Poland 11 May 2007 Supreme Court of Poland (Shoe leather case) [translation available]
[Cite as: http://cisgw3.law.pace.edu/cases/070511p1.html]
DATE OF DECISION:
CASE NUMBER/DOCKET NUMBER: V CSK 456/06
CASE HISTORY: 1st instance Circuit Court Opole 6 January; 2d instance Appellate Court Wroclaw 17 April 2003 [affirming]; 3d instance Supreme Court 20 April 20054 [reversing and remanding]; 4th instance Appellate Court Wroclaw 15 October 2004 [reversed in part the decision of the 1st instance court]; 5th instance Supreme Court 19 October 2005 [reversing and remanding; 6th instance Appellate Court Wroclaw [reversed in part the decision of the 1st instance court]; 7th instance (this proceeding) Supreme Court 11 May 2007 [reversing and remanding]
SELLER'S COUNTRY: Poland (defendant)
BUYER'S COUNTRY: Germany (plaintiff)
GOODS INVOLVED: Leather to manufacture shoes
POLAND: Supreme Court 11 May 2007
Case law on UNCITRAL texts [A/CN.9/SER.C/ABSTRACTS/110],
CLOUT abstract no. 1080
Reproduced with permission of UNCITRAL
A Polish seller and a German buyer entered into a contract for the sale of leather for the manufacturing of military shoes for the German Army. The leather was delivered directly to the third party manufacturer in Germany, but the German buyer did not inspect the goods after they were delivered to the manufacturer. Subsequently, the German Federal Bureau for Technical Defense and Supply found that the goods did not conform to the relevant specifications and the buyer notified the seller about the non-conformity. Meanwhile, the German Army returned all manufactured shoe pairs. An additional period of three days was given to deliver substitute goods but the seller refused. The buyer sent a declaration for the avoidance of the contract and the seller sued the buyer for the payment of the purchase price.
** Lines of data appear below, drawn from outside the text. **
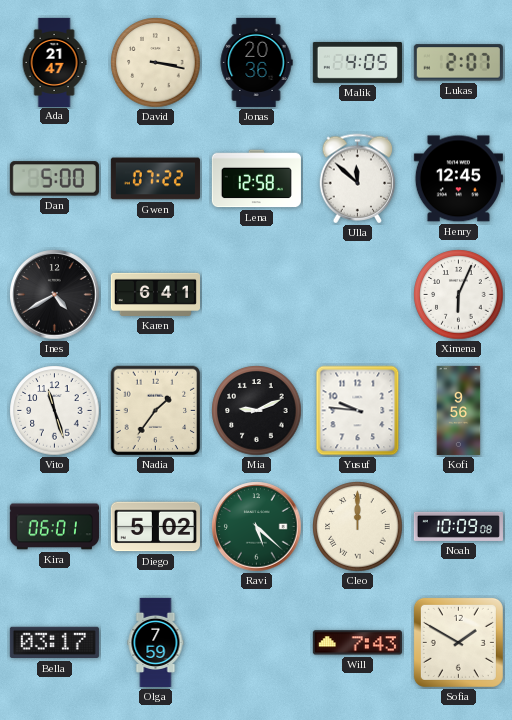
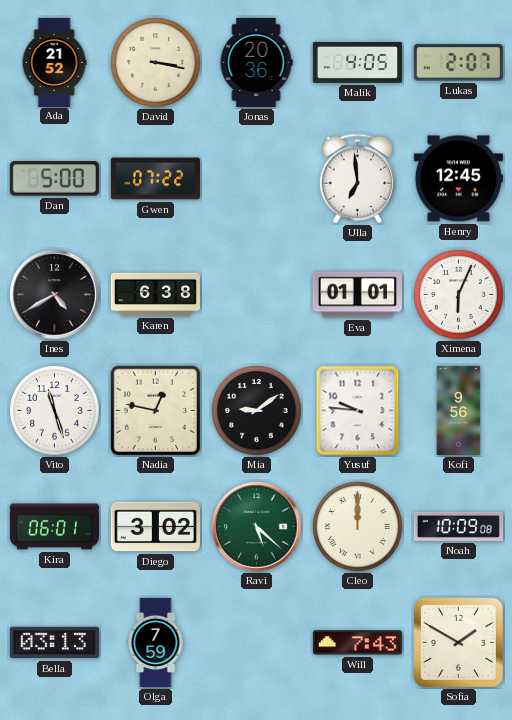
Ada: 21:47 -> 21:52
Lena: 12:58 -> none
Ulla: 11:52 -> 6:59
Karen: 6:41 -> 6:38
Eva: none -> 01:01
Nadia: 1:36 -> 12:47
Mia: 9:11 -> 9:09
Diego: 5:02 -> 3:02
Bella: 03:17 -> 03:13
The Polish Supreme Court stated that there should not be any distinction between failure to perform and other breaches of the contract. Hence, delivery of non-conforming goods is a breach of contract as per Article 35 CISG. However, it was noted that this non-conformity does not permit a demand for delivery of substitute goods as per Article 46 (2) of the CISG unless there is a fundamental breach of contract under Article 25 CISG.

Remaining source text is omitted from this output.